第294章銷聲匿跡的伊莎,亂棋
宮尹在廚房找了點吃的,端上了樓。
他很想叫那丫頭起來一起吃,但是看她昏睡的樣子,宮尹還是將盤子丟下,拿起手機來,給秦逍打電話。
“叫醫(yī)生上來一下。”
“啊?”秦逍頓時腦補一場大戲,那小丫頭不會是……
宮尹一陣無語,“叫你去就去!”
“哦,是!”秦逍迅速的滾蛋了。
只不過,這深更半夜的,將人從被窩拎出來,也難免人會多問。
“秦逍,出什么事了,這大半夜的,宮少……也沒去出任務啊!”醫(yī)生一臉懵逼的看了看表。
此時,凌晨三點!
秦逍心里也毛毛的,“咳咳,這個呢,你一會兒就知道了,我不好說什么。”
他可不想被自家老大打死。
一會兒,兩人來到了客廳里。
明晃晃的燈光下,宮尹穿著一身米色的睡衣坐在沙發(fā)上,看著一盤牛肉,卻一口都沒吃。

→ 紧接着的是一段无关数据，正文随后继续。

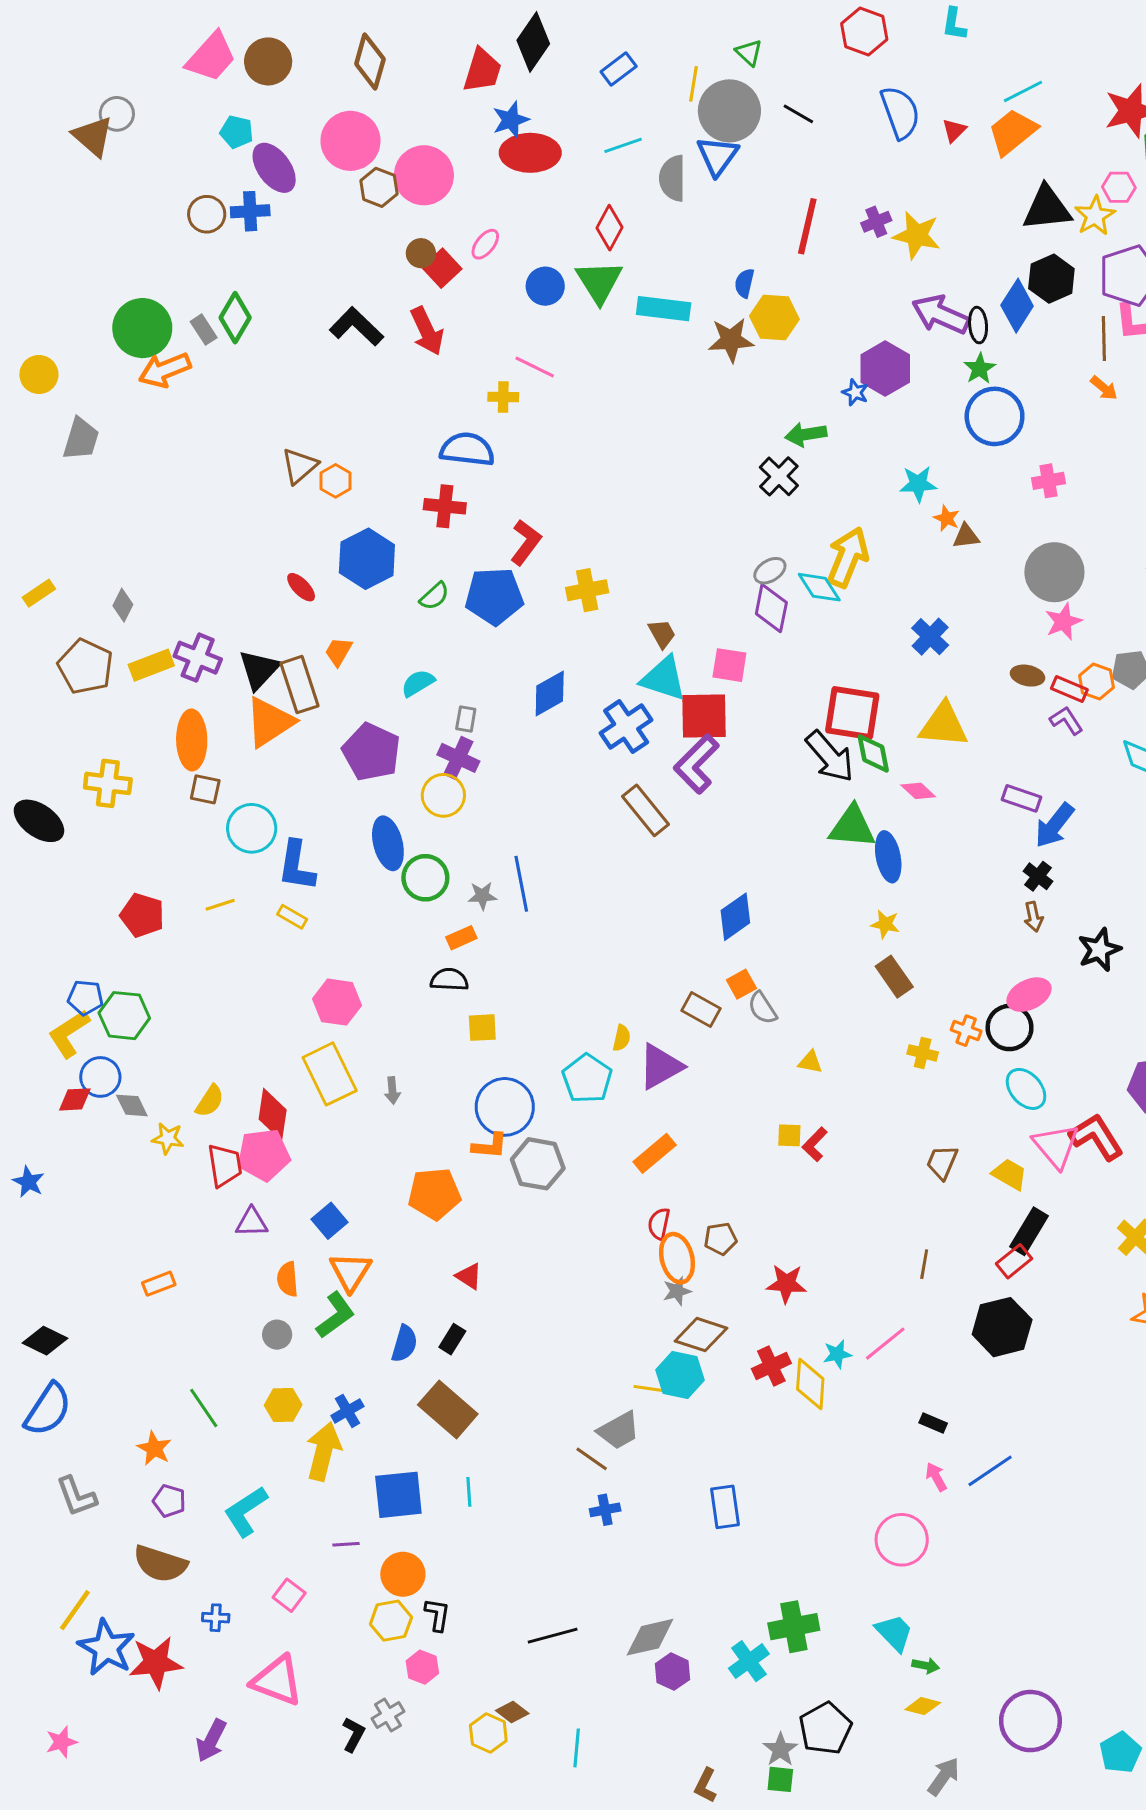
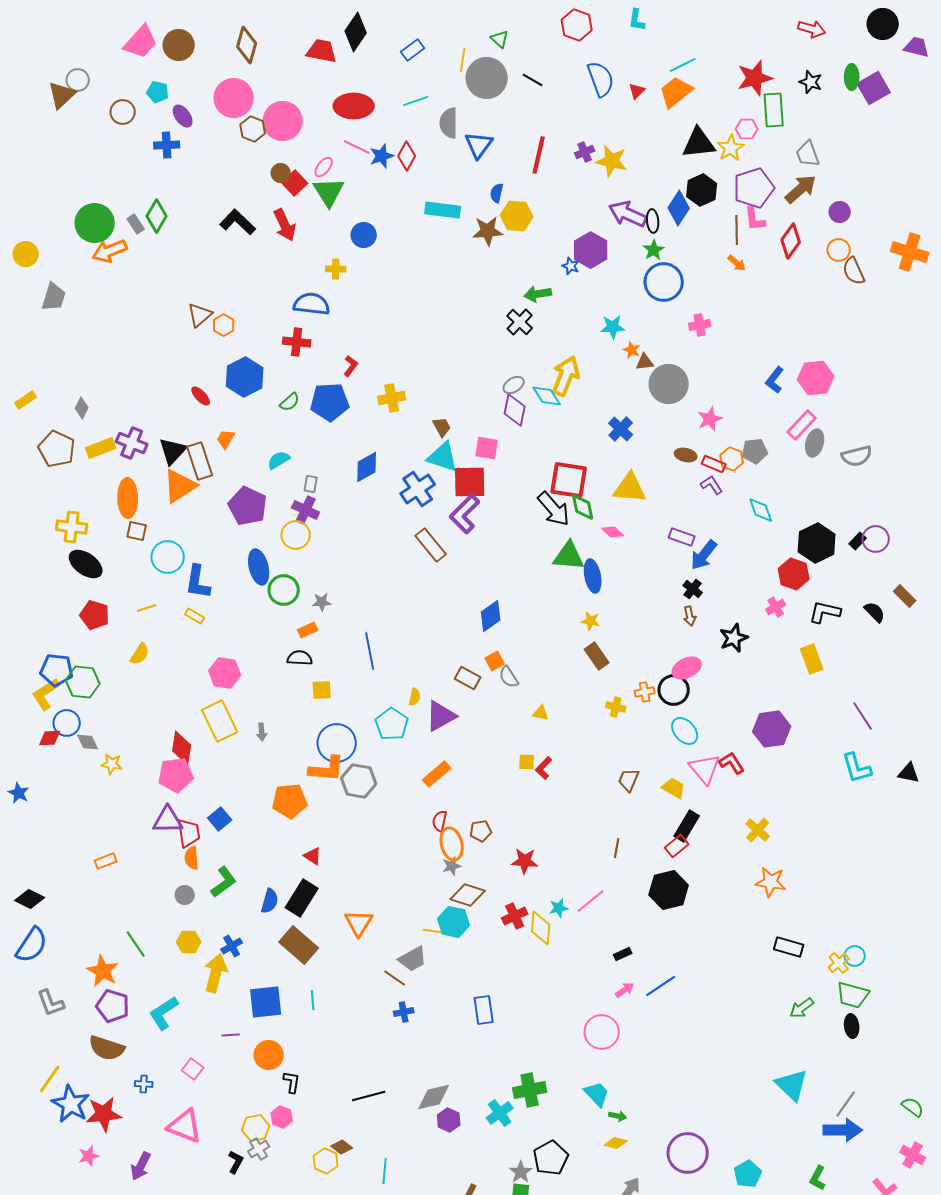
red trapezoid: (482, 70) -> (322, 51), turned -96
blue star: (511, 120) -> (382, 156), moved
brown triangle: (93, 136) -> (62, 95), turned 36
blue triangle: (717, 156) -> (479, 145), moved
purple ellipse: (274, 168) -> (183, 116), size x0.7
brown circle: (207, 214) -> (123, 112), moved
green triangle: (599, 282) -> (329, 192), moved
blue circle: (545, 286) -> (364, 235), moved
pink line: (535, 367) -> (357, 147), moved
red L-shape: (526, 542) -> (351, 366), size x0.7
gray circle: (1054, 572) -> (669, 384), moved
black ellipse: (39, 821) -> (86, 564), moved
blue line: (521, 884) -> (370, 651), moved
blue pentagon: (85, 998) -> (57, 670), size x1.4
orange cross: (966, 1031) -> (645, 692), turned -30
yellow semicircle: (210, 1101) -> (140, 654), moved
red L-shape: (1096, 1137) -> (732, 763), size x0.7
orange L-shape: (490, 1146) -> (327, 769), size x1.5
red trapezoid: (225, 1165) -> (189, 833), moved
purple triangle: (252, 1222) -> (168, 820), size x1.4
orange triangle: (350, 1272) -> (359, 923), moved
black rectangle: (452, 1339) -> (302, 898), size x1.8
black rectangle: (933, 1423) -> (623, 954), turned -48
orange star: (154, 1448) -> (103, 971), size x1.4
pink arrow: (936, 1477) -> (625, 990), turned 84
purple pentagon: (169, 1501) -> (113, 1006), size x1.5
yellow hexagon: (391, 1621) -> (256, 1128), moved
pink star: (61, 1742) -> (89, 1156), moved

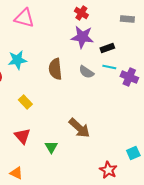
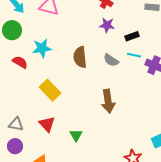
purple star: (82, 37) -> (107, 25), size x0.7
yellow rectangle: (25, 102) -> (50, 90), size x1.5
brown arrow: (79, 128) -> (108, 101), moved, turned 40

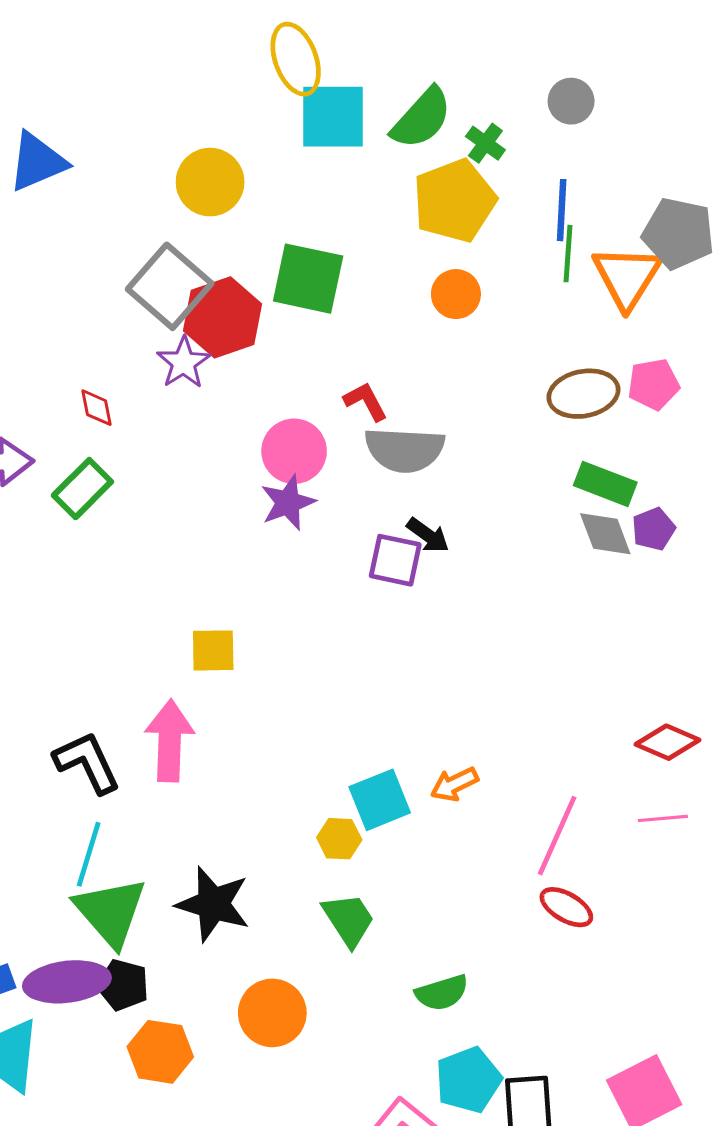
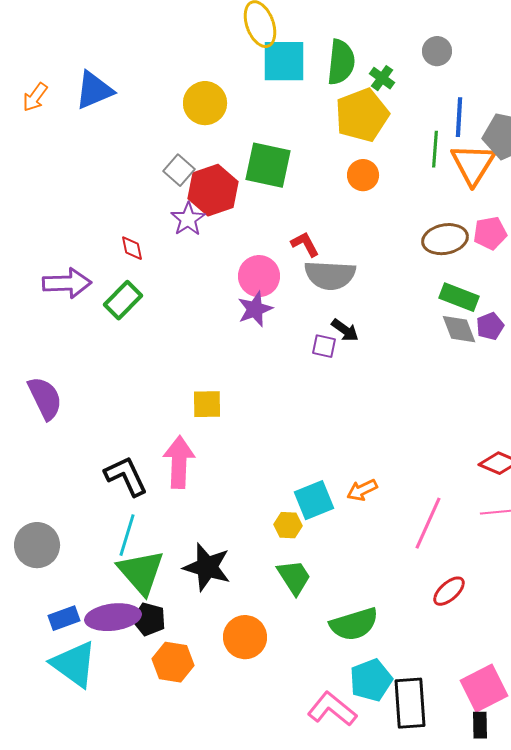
green semicircle: (422, 118) -> (341, 62), turned -36
blue line: (562, 210) -> (459, 117), moved
gray square: (170, 286) -> (179, 170), size x0.6
purple square: (395, 560) -> (324, 346), size x0.7
red ellipse: (566, 907) -> (449, 591), moved, turned -72
green semicircle: (442, 993) -> (354, 624), size x1.4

“宮少,你……這是?”醫(yī)生有點愣神,而秦逍八卦之心也在冒著泡泡,擠進來跟著看看狀況。
要知道,那可是足足十來個小時啊!
真難想象,宮少那看上去纖弱的小身板可以……這么持久!
最關鍵的是,他持久完了,還能神采奕奕坐在這里!
這也怪不得秦逍,畢竟,宮尹就是那種氣質,謙謙君子溫潤如玉的,光看他的外表,肯本就是無法將他和地獄獄主這個身份聯(lián)系起來的嘛!
其實宮尹也感覺自己有點過火了。
他抬起頭來,輕咳兩聲,故作高冷的道,“傅醫(yī)生,你去看看,諾言怎么樣。”
“諾言?行,我下去看看!”醫(yī)生聞言,頓時就要走――諾言的房間在樓下!
“蠢,在臥室!”秦逍一把拉住傅醫(yī)生,指了指對面的臥室門。
“……”傅醫(yī)生愣了半天,啥?諾言誰在了宮少的床上?!
這簡直震撼性消息,趕得上火星撞地球了!
要知道,別說宮少那張床,就是臥室,從來都是沒有一個雌性可以進去的,就是母蚊子都不行!
可這深更半夜的,諾言那丫頭竟然在他的床上,還需要他這個醫(yī)生來看看……
傅醫(yī)生整個人感覺都是怪異的。
宮尹打開門,率先走了進去,在床邊坐下來,下意識的幫那丫頭拉好了被子,道,“她一直昏迷,沒問題吧?”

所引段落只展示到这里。